HI,
I have ram around 8Gb and I want to read a file which is 16gb what is best way. I know I cant keep whole data in seq[] is there any alternate? Or it is better to read the data from file directly rather than reading it in seq and process. Also, is there a way such that I can keep 10% data in memory process it, while I am processing say this 10% data, another process reads another 10% and then I can read that data.
To tell you the difference. Memfiles does not actually put the entire file in memory, but makes you belive it is. It uses the memory mapping unit that is normally used for ram swapping, but in this context it reads the context of the file as soon as the file is accessed. This needs the size of the file in address space. In your case it would mean it is not possible to use memfiles on a 32 bit system, but on 64bit no problem at all.
FileStreams continuously read the file, therefore you do not have random access to the file.
@andrea has a spills module that pages a seq to/from disk (IIRC). This may help or give you some ideas.
I don't agree with @Krux02 because the memfiles reads in multiple (one or more) block of the file, where each block is the``PAGE SIZE`` of your OS (usually 4K or 8K). If you are on a 32bit OS, you only have a 2g memory space to play with (in practice it is less than that due to whatever else is running in your programs mem space). The issue is when you ask for too many blocks at one time and exceed your free address space.
Can you process your data as a single running calculation (rather than having to calculate by parsing all the data multiple times)?

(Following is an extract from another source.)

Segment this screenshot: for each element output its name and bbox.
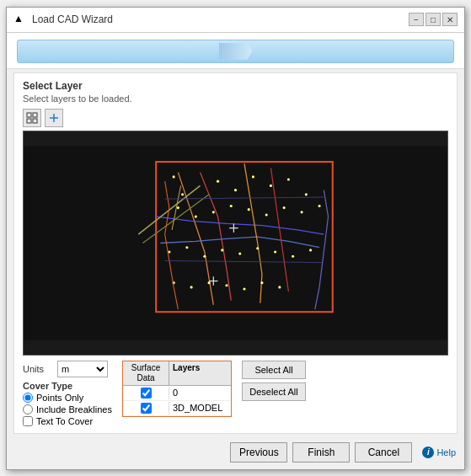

You just need 8192 bytes (64 bit CPU) for you large files. Whenever you actually does not need all 16GB data. Try:
import os, posix
const
BufSize = 8192
filename = "/home/king/test.txt"
var
pos = 0
size = 0
f: File
buf: array[BufSize, char]
proc flushBuf() =
if size > 0:
echo "buf: ", buf, " len: ", len(buf)
pos = 0
size = 0
if not open(f, filename, fmRead):
raise newException(IOError, "could not open")
while true:
size = f.readBuffer(buf[pos].addr, BufSize - pos)
if size < 0:
let lastError = osLastError()
if lastError.int32 notin {EINTR}:
raise newException(IOError, osErrorMsg(lastError))
else:
continue
if f.endOfFile():
flushBuf()
break
if size + pos == BufSize:
flushBuf()
else:
inc(pos, size)